Public/private partnerships are trying to market black-eyed pea bread (cowpea flour, wheat flour, and peanut butter) as a cheaper, nutritious alternative to all-wheat bread, but the volume is still pretty small. Cowpea flour is only really replacing about 15% of the wheat flour - bread needs the wheat gluten to rise properly - but somehow reduces the final price by 40%. As with replacing gas with corn, cowpeas look a lot more attractive when wheat, rice, and maize prices are high.

Cocoa production has flatlined over the last 10 years in Cote d'Ivoire, the world's largest cocoa producer, largely because the civil war that split the country between rebel north and government south has halted investment and the trees are beginning to show signs of their age. Chocolate companies have mostly tried to sort through increased price volatility by offering smaller chocolate bars (hidden price increases) and using less cocoa (lower quality). They are also diversifying production away from one volatile country. Ghana, the #2 cocoa producer, is trying to take advantage with a financing deal 25% larger than last year's. It seems that companies, however, are trying to diversify out of the region altogether into Indonesian and Vietnamese cocoa.

In other African hunger news, a USAID project in Southern Sudan has been having some success in what was once the world's hungriest town.

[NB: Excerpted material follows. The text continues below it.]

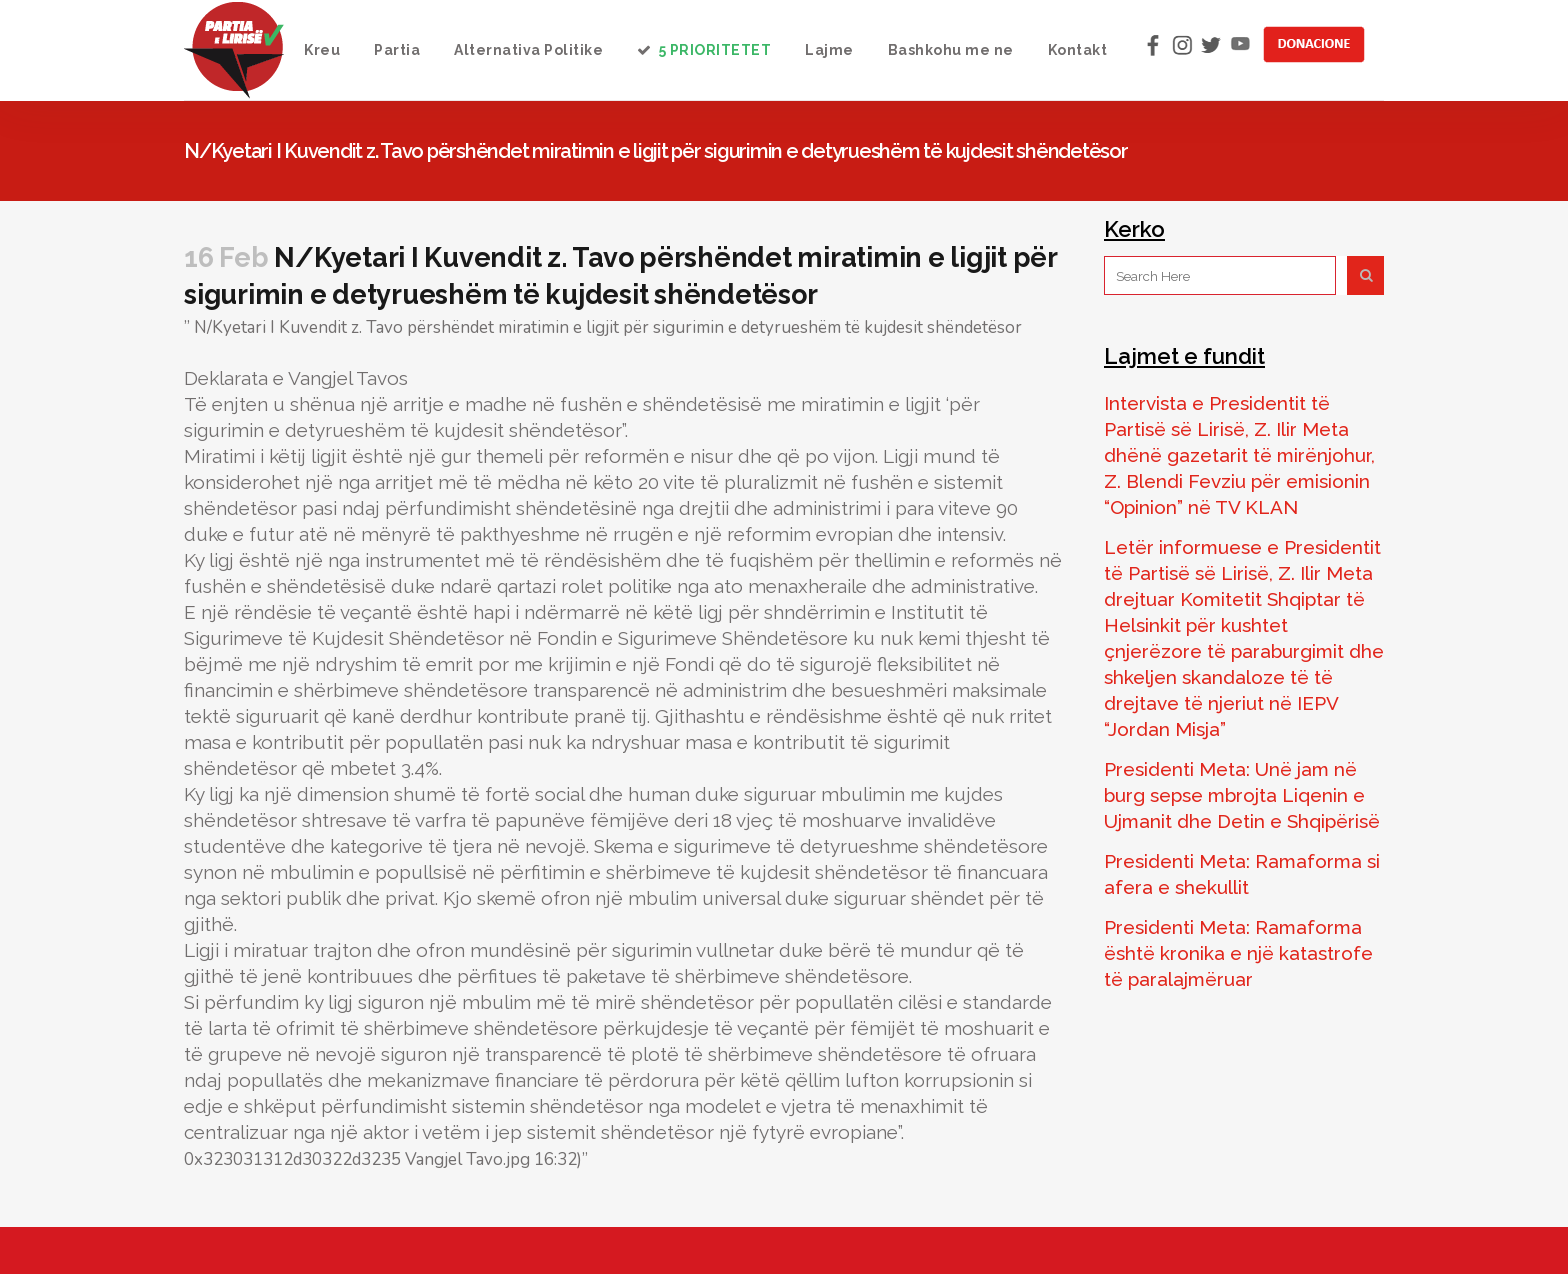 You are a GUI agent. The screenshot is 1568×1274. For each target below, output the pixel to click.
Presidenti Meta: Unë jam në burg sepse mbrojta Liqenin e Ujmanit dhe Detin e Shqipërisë (1242, 795)
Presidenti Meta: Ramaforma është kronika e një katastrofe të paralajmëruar (1238, 953) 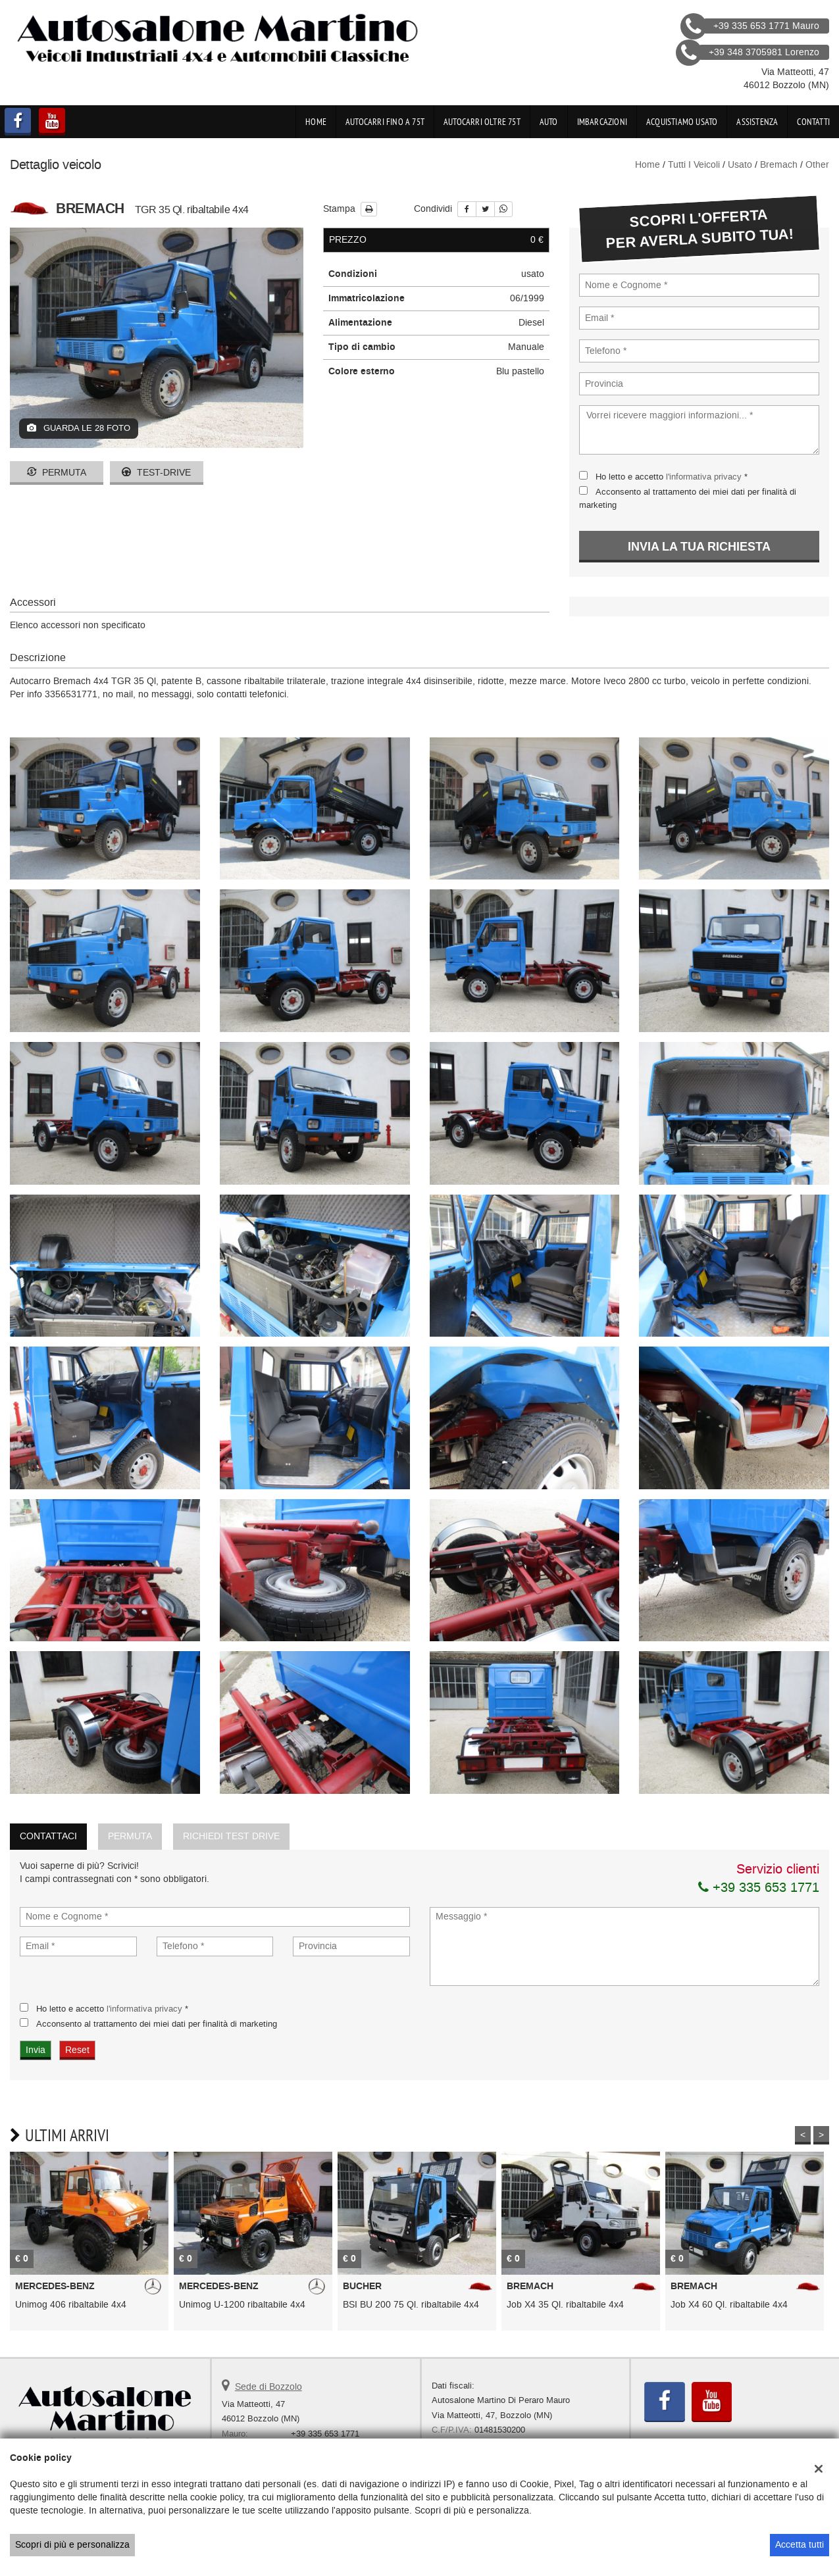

Primarily the $2 million has been spent hiring young men to build fences and infrastructure to enhance government capacity and security. The increase in paid employment has reduced hunger and the hope is that there will be longer term benefits in terms from reducing conflict.

And, at best tenuously related to most of this, more on WalMart's South African acquisition ambitions, political analysis of the DRC's decisions to temporarily halt all artisanal mining (TiA calls it "unintended" consequences, but the analysis says anything but), and a report on an entrepreneur in a Malawi refugee camp. "I hope that this installation in the Perspectives of Poverty project will help to ... show people as whole human beings, not merely victims of tragedy."